You heard it here folk! How could Americans possibly believe misinformation over truth! There's no president for it! It must be a foreign scheme! Fluoride in the water! Precious bodily fluids!

[–] Bamboodpanda@lemmy.world 0 points 2 hours ago (1 children)

It’s always interesting to see how discussions about disinformation attract the very tactics they describe. A predictable pattern emerges in these responses—one designed not to engage in good faith but to mock, dismiss, and deflect.

Here’s how it typically plays out:

  • Mockery Instead of Argument

    • Rather than addressing specific points, they resort to sarcasm and ridicule.
    • Compare serious, well-documented concerns to absurd conspiracy theories—"Fluoride in the water!
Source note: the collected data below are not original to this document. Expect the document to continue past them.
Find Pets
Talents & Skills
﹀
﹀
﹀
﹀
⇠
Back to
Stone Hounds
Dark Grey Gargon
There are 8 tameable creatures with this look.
Precious bodily fluids!"—so that the entire discussion is framed as ridiculous.
  • The “Conspiracy Theory” Dismissal

    • Even when the argument is based on intelligence reports, independent research institutions, and government investigations, they lump it together with baseless internet conspiracies like QAnon.
    • This is not a counterargument—it’s a lazy rhetorical trick to make the entire topic seem unserious without actually refuting anything.
  • Demand Sources, Then Ignore Them

    • If a comment doesn’t include direct links, they pretend it’s “unsourced,” even if it references well-known institutions like RAND, Stanford, or U.S. intelligence agencies.
    • Ironically, they don’t provide sources themselves—because their goal isn’t fact-finding, but discrediting.
  • Dismiss the Premise Without Engagement

    • They don’t acknowledge the existence of Russian disinformation efforts, despite overwhelming evidence. Instead, they treat the claim itself as laughable.
    • This is classic gaslighting—pretending a well-documented reality doesn’t exist to make people second-guess whether it’s even worth discussing.
  • Turn the Conversation Into Noise

    • By injecting sarcasm and misrepresentation, they shift the focus away from the substance of the discussion.
    • The goal is to waste people’s time, exhaust them, and make the entire conversation seem like a pointless back-and-forth.
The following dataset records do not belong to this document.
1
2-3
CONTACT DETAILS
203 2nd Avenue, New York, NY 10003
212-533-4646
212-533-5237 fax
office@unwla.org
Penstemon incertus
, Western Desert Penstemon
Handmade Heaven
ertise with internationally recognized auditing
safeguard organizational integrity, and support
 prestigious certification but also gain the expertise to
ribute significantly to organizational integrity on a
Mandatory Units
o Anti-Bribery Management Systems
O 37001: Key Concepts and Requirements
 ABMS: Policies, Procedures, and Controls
This is one of the most effective disinformation tactics—not to argue a case, but to flood the zone with nonsense until people disengage. And unfortunately, it works. When bad-faith actors derail discussions with sarcasm and mockery, it discourages others from engaging at all.

So, the next time someone tries to dismiss a fact-based argument by ridiculing it instead of addressing it, recognize the pattern. It’s not a debate—it’s an attempt to control the conversation by making real information seem like a joke.

[–] BrainInABox@lemmy.ml 1 points 2 hours ago

But your argument isn't "fact based", any more than the claims of Qanoners. You've made a bunch of unverified assertions.